Let's first read in the data as a Table.

In [None]:
lex = Table.read_table('wk4-lexicaldecision.csv')
lex.show(10)

## Exploratory data analysis

Once you learn how to fit models, it can be very tempting to do this as soon as you get your hands on some data. But we should always explore the data first. We need to understand the data and what it means before we can safely apply any modeling.

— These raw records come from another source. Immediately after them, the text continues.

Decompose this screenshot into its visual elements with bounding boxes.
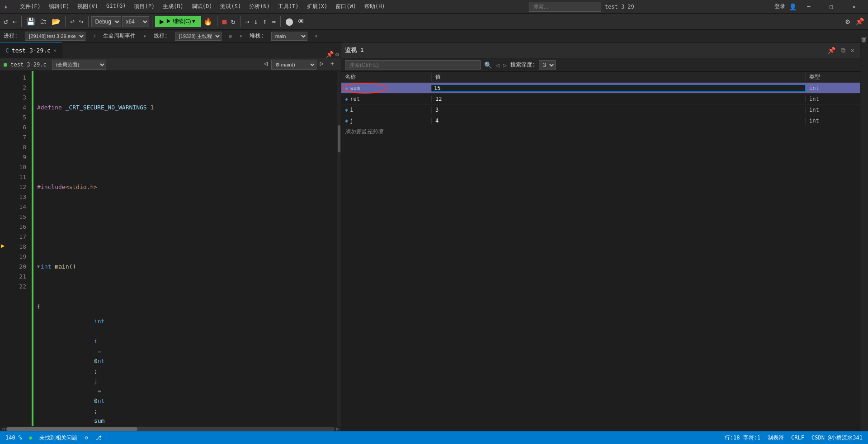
toolbar-redo-icon[interactable]: ↪ [77, 15, 85, 28]
menu-git[interactable]: Git(G) [103, 2, 129, 11]
function-select[interactable]: ⚙ main() [271, 60, 316, 70]
menu-analyze[interactable]: 分析(N) [245, 2, 274, 11]
menu-project[interactable]: 项目(P) [130, 2, 158, 11]
monitor-table-header: 名称 值 类型 [341, 72, 860, 83]
menu-debug[interactable]: 调试(D) [188, 2, 216, 11]
toolbar-breakpoint-icon[interactable]: ⬤ [283, 15, 295, 28]
editor-filename-label: test 3-29.c [10, 61, 46, 68]
lifecycle-events-icon[interactable]: ⚡ [93, 33, 96, 39]
user-icon[interactable]: 👤 [789, 3, 797, 10]
toolbar-save-icon[interactable]: 💾 [24, 15, 37, 28]
tab-file-icon: C [5, 47, 9, 54]
vert-text-1[interactable]: 工具箱 [861, 43, 868, 50]
menu-view[interactable]: 视图(V) [74, 2, 102, 11]
line9-sum: sum [94, 417, 104, 424]
h-scroll-right-arrow[interactable]: ▷ [336, 426, 339, 431]
process-label: 进程: [4, 32, 18, 40]
monitor-close-btn[interactable]: ✕ [849, 47, 856, 54]
menu-extensions[interactable]: 扩展(X) [303, 2, 331, 11]
editor-pin-icon[interactable]: 📌 [326, 51, 334, 58]
row-sum-value[interactable]: 15 [432, 85, 806, 92]
editor-h-scrollbar[interactable]: ◁ ▷ [0, 426, 341, 431]
h-scroll-left-arrow[interactable]: ◁ [2, 426, 5, 431]
toolbar-step-over[interactable]: → [243, 15, 251, 28]
menu-file[interactable]: 文件(F) [16, 2, 44, 11]
line5-int: int [41, 262, 51, 272]
code-content[interactable]: #define _CRT_SECURE_NO_WARNINGS 1 #inclu… [33, 71, 337, 426]
lifecycle-dropdown-icon[interactable]: ▾ [143, 33, 146, 39]
toolbar-refresh-icon[interactable]: ↺ [2, 15, 10, 28]
editor-expand-left-icon[interactable]: ◁ [262, 60, 269, 70]
toolbar-watch-icon[interactable]: 👁 [296, 15, 307, 28]
minimize-button[interactable]: ─ [798, 0, 819, 14]
close-button[interactable]: ✕ [844, 0, 864, 14]
monitor-float-btn[interactable]: ⧉ [839, 47, 847, 54]
monitor-row-i[interactable]: ◈ i 3 int [341, 104, 860, 115]
monitor-search-input[interactable] [345, 60, 481, 70]
tab-close-btn[interactable]: ✕ [53, 47, 57, 53]
monitor-wrapper: 监视 1 📌 ⧉ ✕ 🔍 ◁ ▷ 搜索深度: 3 [341, 43, 868, 431]
title-search-input[interactable] [529, 2, 601, 12]
search-forward-icon[interactable]: ▷ [503, 61, 506, 69]
monitor-row-j[interactable]: ◈ j 4 int [341, 115, 860, 126]
settings-icon[interactable]: ⚙ [85, 435, 88, 441]
editor-settings-icon[interactable]: ⚙ [335, 51, 339, 58]
editor-scroll-thumb[interactable] [338, 125, 340, 152]
toolbar-right-2[interactable]: 📌 [854, 15, 866, 28]
toolbar-step-out[interactable]: ↑ [261, 15, 269, 28]
row-sum-type: int [806, 85, 860, 91]
arch-select[interactable]: x64 [122, 16, 149, 27]
h-scroll-track[interactable] [6, 427, 335, 431]
collapse-5[interactable]: ▼ [37, 262, 40, 272]
row-i-type: int [806, 107, 860, 113]
tab-test329[interactable]: C test 3-29.c ✕ [0, 42, 62, 58]
menu-window[interactable]: 窗口(W) [332, 2, 360, 11]
toolbar-save-all-icon[interactable]: 🗂 [38, 15, 49, 28]
menu-edit[interactable]: 编辑(E) [45, 2, 73, 11]
stack-select[interactable]: main [271, 32, 307, 41]
editor-expand-right-icon[interactable]: ▷ [318, 60, 326, 70]
continue-button[interactable]: ▶ ▶ 继续(C)▼ [155, 16, 201, 27]
menu-test[interactable]: 测试(S) [217, 2, 245, 11]
user-login[interactable]: 登录 [774, 3, 785, 10]
scope-select[interactable]: (全局范围) [52, 60, 106, 70]
menu-tools[interactable]: 工具(T) [274, 2, 302, 11]
maximize-button[interactable]: □ [821, 0, 842, 14]
toolbar-undo-icon[interactable]: ↩ [68, 15, 76, 28]
editor-add-icon[interactable]: ＋ [327, 60, 337, 70]
h-scroll-thumb[interactable] [6, 427, 137, 431]
toolbar-record-icon[interactable]: ■ [220, 15, 228, 28]
row-j-type: int [806, 118, 860, 124]
menu-build[interactable]: 生成(B) [159, 2, 187, 11]
toolbar-right-1[interactable]: ⚙ [844, 15, 852, 28]
encoding-label: 制表符 [768, 434, 784, 442]
toolbar-back-icon[interactable]: ← [11, 15, 19, 28]
line-num-20: 20 [9, 262, 26, 272]
toolbar-open-icon[interactable]: 📂 [50, 15, 62, 28]
monitor-pin-btn[interactable]: 📌 [826, 47, 837, 54]
depth-select[interactable]: 3 [539, 60, 556, 70]
thread-dropdown-icon[interactable]: ▾ [239, 33, 242, 39]
line-num-16: 16 [9, 222, 26, 232]
monitor-row-ret[interactable]: ◈ ret 12 int [341, 94, 860, 104]
line5-main: main [55, 262, 69, 272]
monitor-panel: 监视 1 📌 ⧉ ✕ 🔍 ◁ ▷ 搜索深度: 3 [341, 43, 860, 431]
debug-config-select[interactable]: Debug [91, 16, 121, 27]
stack-dropdown-icon[interactable]: ▾ [315, 33, 318, 39]
thread-select[interactable]: [19328] 主线程 [175, 32, 222, 41]
status-icon: ● [29, 435, 32, 441]
search-icon[interactable]: 🔍 [484, 61, 492, 69]
branch-icon: ⎇ [95, 435, 102, 441]
col-header-type: 类型 [806, 73, 860, 81]
toolbar-restart-icon[interactable]: ↻ [229, 15, 237, 28]
thread-settings-icon[interactable]: ⚙ [229, 33, 232, 39]
toolbar-flame-icon[interactable]: 🔥 [202, 15, 214, 28]
process-select[interactable]: [29148] test 3-29.exe [25, 32, 85, 41]
add-watch-item[interactable]: 添加要监视的项 [341, 126, 860, 137]
toolbar-step-into[interactable]: ↓ [252, 15, 260, 28]
monitor-row-sum[interactable]: ◈ sum 15 int [341, 83, 860, 94]
search-back-icon[interactable]: ◁ [495, 61, 499, 69]
menu-help[interactable]: 帮助(H) [361, 2, 389, 11]
editor-scrollbar[interactable] [337, 71, 341, 426]
toolbar-run-to-cursor[interactable]: ⇒ [270, 15, 278, 28]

What does "Exploratory data analysis (EDA)" look like? It's often an amorphous activity guided by human intuition and questions. I like to structure it as a series of questions I have about the data and then use EDA to answer the questions.

In [None]:
# How big is the data?
lex.num_rows

In [None]:
lex.num_columns

In [None]:
# What do the columns mean?
lex.show(5)

In [None]:
# What are typical values for some important numerical columns?
lex.select(["RT", "Frequency", "Length"]).stats()

In [None]:
# What's the distribution of values in the Sex column?
lex.group("Sex")

In [None]:
# What's the distribution of values in the NativeLanguage column?
lex.group("NativeLanguage")

In [None]:
# What's the distribution of values in the Class column?
lex.group("Class")

A large part of EDA is making visualizations. Here's where you can be creative!

In [None]:
# What is the distribution of repsonse time?
lex.hist(["RT"])

In [None]:
# Are the response times different across genders?
lex.where('Sex','M').select("RT").boxplot()

In [None]:
lex.where('Sex','F').select("RT").boxplot()

In [None]:
# Let's plot them side-by-side
time_male = lex.where('Sex','M').column('RT')
time_female = lex.where('Sex','F').column('RT')
plt.subplot(1,2,1)
plt.boxplot(time_male)
plt.title("Male")
plt.subplot(1,2,2)
plt.boxplot(time_female)
plt.title("Female");

In [None]:
# How are word length and frequency related?
lex.select(["Length", "Frequency"]).scatter("Length")

## Linear models

Recall that the Pearson $r$ correlation cofficient is a statistic (i.e. a way to calculate a number) that tells us about the association between two variables.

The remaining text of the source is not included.